TASK PROMPT>
Leaving out the images, repeat all the lines below exactly.

[DATA TO EXAMINE — start]

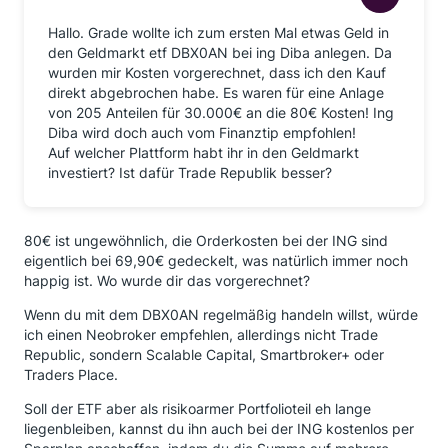
Hallo. Grade wollte ich zum ersten Mal etwas Geld in
den Geldmarkt etf DBX0AN bei ing Diba anlegen. Da
wurden mir Kosten vorgerechnet, dass ich den Kauf
direkt abgebrochen habe. Es waren für eine Anlage
von 205 Anteilen für 30.000€ an die 80€ Kosten! Ing
Diba wird doch auch vom Finanztip empfohlen!
Auf welcher Plattform habt ihr in den Geldmarkt
investiert? Ist dafür Trade Republik besser?
80€ ist ungewöhnlich, die Orderkosten bei der ING sind
eigentlich bei 69,90€ gedeckelt, was natürlich immer noch
happig ist. Wo wurde dir das vorgerechnet?
Wenn du mit dem DBX0AN regelmäßig handeln willst, würde
ich einen Neobroker empfehlen, allerdings nicht Trade
Republic, sondern Scalable Capital, Smartbroker+ oder
Traders Place.
Soll der ETF aber als risikoarmer Portfolioteil eh lange
liegenbleiben, kannst du ihn auch bei der ING kostenlos per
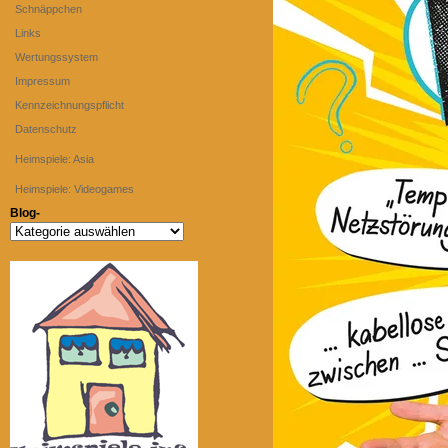
Schnäppchen
Links
Wertungssystem
Impressum
Kennzeichnungspflicht
Datenschutz
Heimspiele: Asia
Heimspiele: Videogames
Blog-
Blog-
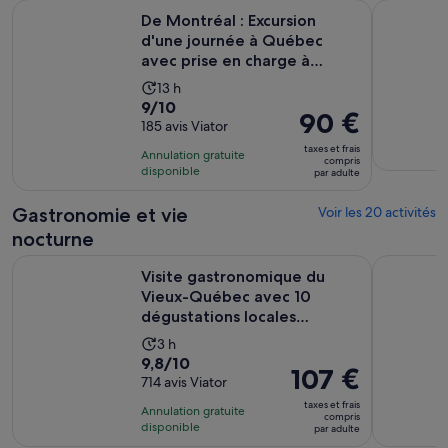
De Montréal : Excursion d'une journée à Québec avec prise en
Excursion 
De Montréal : Excursion
d'une journée à Québec
avec prise en charge à
l'hôt...
Durée
13 h
9.0
9/10
de
Le
90 €
sur
185 avis Viator
l’activité :
prix
10
13 heures
taxes et frais
Annulation gratuite
est
compris
pour
disponible
par adulte
de 90 €.
185 avis
par
Gastronomie et vie
Voir les 20 activités
adulte
nocturne
Visite gastronomique du Vieux-Québec avec 10 dégustations 
Québec : S
Visite gastronomique du
Vieux-Québec avec 10
dégustations locales
authentiq...
Durée
3 h
9.8
9,8/10
de
Le
107 €
sur
714 avis Viator
l’activité :
prix
10
3 heures
taxes et frais
Annulation gratuite
est
compris
pour
disponible
par adulte
de 107 €.
714 avis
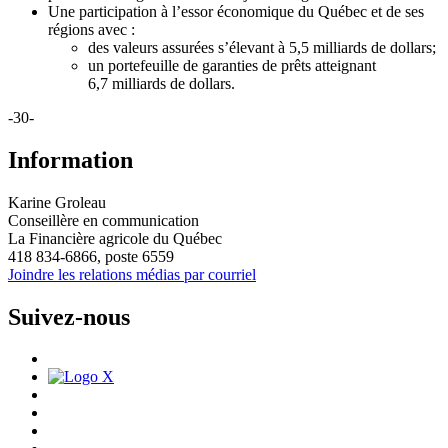
Une participation à l’essor économique du Québec et de ses
régions avec :
des valeurs assurées s’élevant à 5,5 milliards de dollars;
un portefeuille de garanties de prêts atteignant
6,7 milliards de dollars.
-30-
Information
Karine Groleau
Conseillère en communication
La Financière agricole du Québec
418 834-6866, poste 6559
Joindre les relations médias par courriel
Suivez-nous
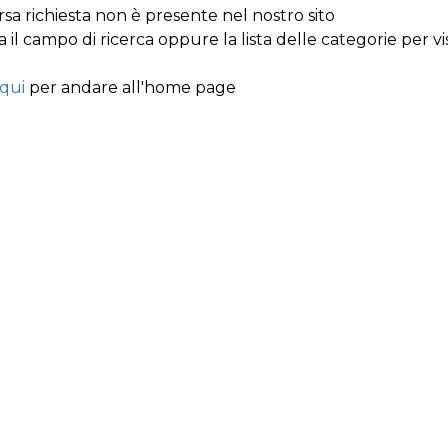
orsa richiesta non è presente nel nostro sito
za il campo di ricerca oppure la lista delle categorie per v
qui
per andare all'home page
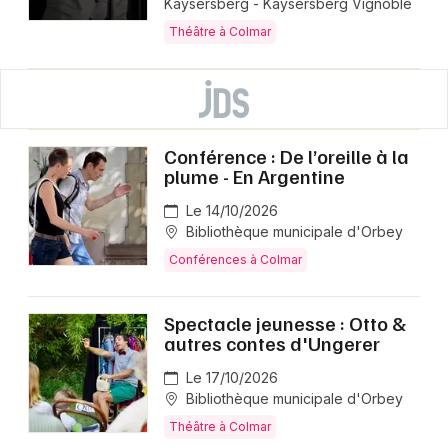
Kaysersberg - Kaysersberg Vignoble
Théâtre à Colmar
Conférence : De l’oreille à la
plume - En Argentine
Le 14/10/2026
Bibliothèque municipale d'Orbey
Conférences à Colmar
Spectacle jeunesse : Otto &
autres contes d'Ungerer
Le 17/10/2026
Bibliothèque municipale d'Orbey
Théâtre à Colmar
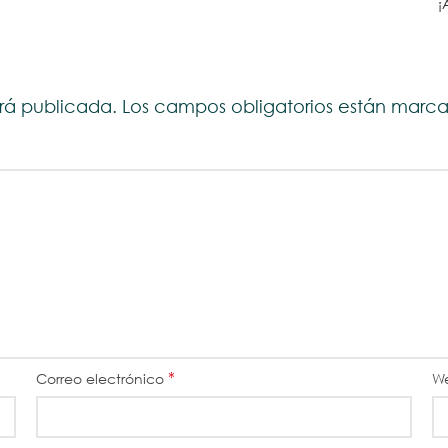
¡
erá publicada.
Los campos obligatorios están mar
*
Correo electrónico
W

[DATA TO EXAMINE — finish]

RESULT OF THIS EXERCISE>
Hallo. Grade wollte ich zum ersten Mal etwas Geld in
den Geldmarkt etf DBX0AN bei ing Diba anlegen. Da
wurden mir Kosten vorgerechnet, dass ich den Kauf
direkt abgebrochen habe. Es waren für eine Anlage
von 205 Anteilen für 30.000€ an die 80€ Kosten! Ing
Diba wird doch auch vom Finanztip empfohlen!
Auf welcher Plattform habt ihr in den Geldmarkt
investiert? Ist dafür Trade Republik besser?
80€ ist ungewöhnlich, die Orderkosten bei der ING sind
eigentlich bei 69,90€ gedeckelt, was natürlich immer noch
happig ist. Wo wurde dir das vorgerechnet?
Wenn du mit dem DBX0AN regelmäßig handeln willst, würde
ich einen Neobroker empfehlen, allerdings nicht Trade
Republic, sondern Scalable Capital, Smartbroker+ oder
Traders Place.
Soll der ETF aber als risikoarmer Portfolioteil eh lange
liegenbleiben, kannst du ihn auch bei der ING kostenlos per
Schnäppchen
Links
Wertungssystem
Impressum
Kennzeichnungspflicht
Datenschutz
Heimspiele: Asia
Heimspiele: Videogames
Blog-
Blog-
De Montréal : Excursion d'une journée à Québec avec prise en
Excursion 
De Montréal : Excursion
d'une journée à Québec
avec prise en charge à
l'hôt...
Durée
13 h
9.0
9/10
de
Le
90 €
sur
185 avis Viator
l’activité :
prix
10
13 heures
taxes et frais
Annulation gratuite
est
compris
pour
disponible
par adulte
de 90 €.
185 avis
par
Gastronomie et vie
Voir les 20 activités
adulte
nocturne
Visite gastronomique du Vieux-Québec avec 10 dégustations 
Québec : S
Visite gastronomique du
Vieux-Québec avec 10
dégustations locales
authentiq...
Durée
3 h
9.8
9,8/10
de
Le
107 €
sur
714 avis Viator
l’activité :
prix
10
3 heures
taxes et frais
Annulation gratuite
est
compris
pour
disponible
par adulte
de 107 €.
714 avis
Une participation à l’essor économique du Québec et de ses
régions avec :
des valeurs assurées s’élevant à 5,5 milliards de dollars;
un portefeuille de garanties de prêts atteignant
6,7 milliards de dollars.
-30-
Information
Karine Groleau
Conseillère en communication
La Financière agricole du Québec
418 834-6866, poste 6559
Joindre les relations médias par courriel
Suivez-nous
orsa richiesta non è presente nel nostro sito
za il campo di ricerca oppure la lista delle categorie per v
qui
per andare all'home page
Kaysersberg - Kaysersberg Vignoble
Théâtre à Colmar
Conférence : De l’oreille à la
plume - En Argentine
Le 14/10/2026
Bibliothèque municipale d'Orbey
Conférences à Colmar
Spectacle jeunesse : Otto &
autres contes d'Ungerer
Le 17/10/2026
Bibliothèque municipale d'Orbey
Théâtre à Colmar
¡
erá publicada.
Los campos obligatorios están mar
*
Correo electrónico
W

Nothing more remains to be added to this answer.